START PROVIDED RECORDS
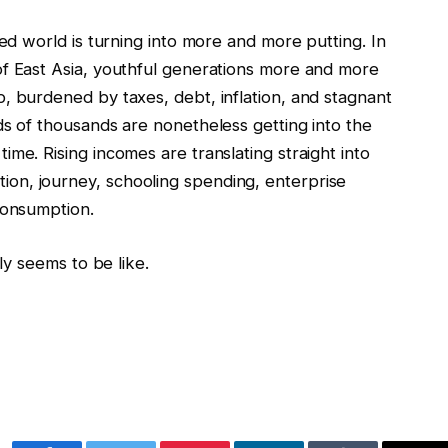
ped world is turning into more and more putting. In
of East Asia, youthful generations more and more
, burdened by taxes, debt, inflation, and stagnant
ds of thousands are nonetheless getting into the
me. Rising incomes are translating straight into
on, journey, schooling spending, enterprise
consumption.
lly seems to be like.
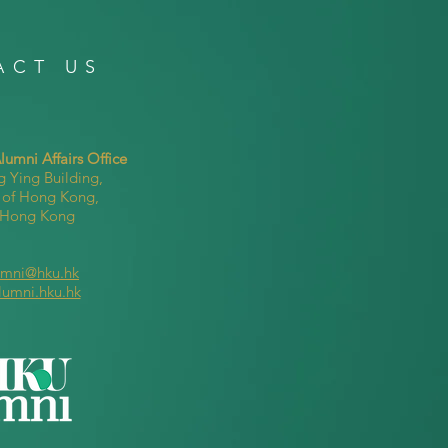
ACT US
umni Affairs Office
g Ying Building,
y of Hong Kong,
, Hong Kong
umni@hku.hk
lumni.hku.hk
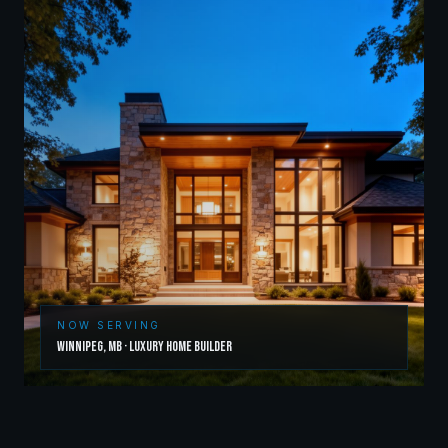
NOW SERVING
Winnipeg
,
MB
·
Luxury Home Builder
END PROVIDED RECORDS
START PROVIDED RECORDS
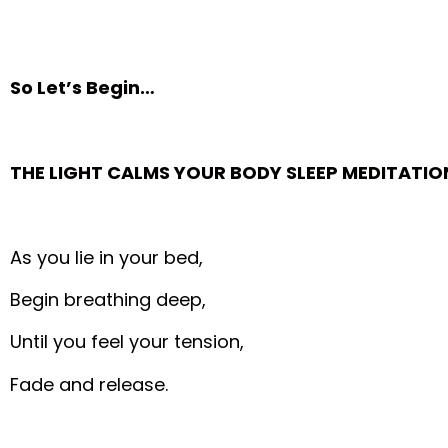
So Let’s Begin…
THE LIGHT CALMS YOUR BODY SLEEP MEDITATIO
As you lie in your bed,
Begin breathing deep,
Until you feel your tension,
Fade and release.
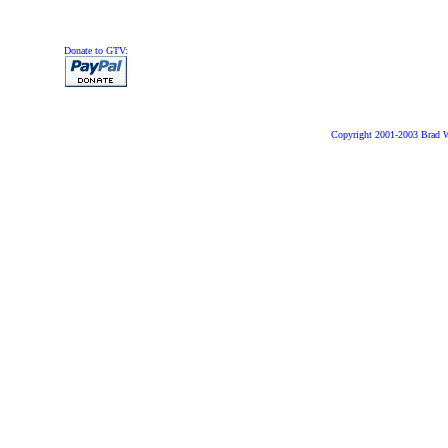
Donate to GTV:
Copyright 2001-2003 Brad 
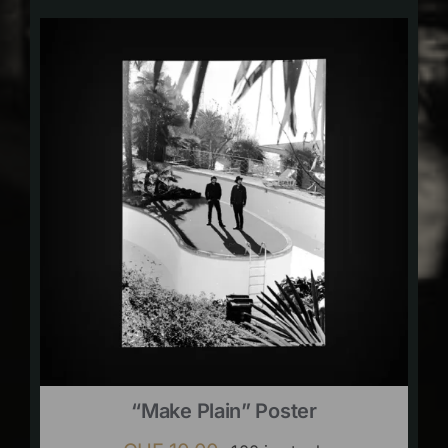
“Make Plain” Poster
END PROVIDED RECORDS
### DESCRIPTION OF THE TASK
The answer must be the part of the records that opens with the line containing "of East Asia, youthful" and closes with the line containing "Luxury Home Builder", reproduced exactly, with no pictures.

### OUTPUT BELOW
of East Asia, youthful generations more and more
, burdened by taxes, debt, inflation, and stagnant
ds of thousands are nonetheless getting into the
me. Rising incomes are translating straight into
on, journey, schooling spending, enterprise
consumption.
lly seems to be like.
ACT US
umni Affairs Office
g Ying Building,
y of Hong Kong,
, Hong Kong
umni@hku.hk
lumni.hku.hk
NOW SERVING
Winnipeg
,
MB
·
Luxury Home Builder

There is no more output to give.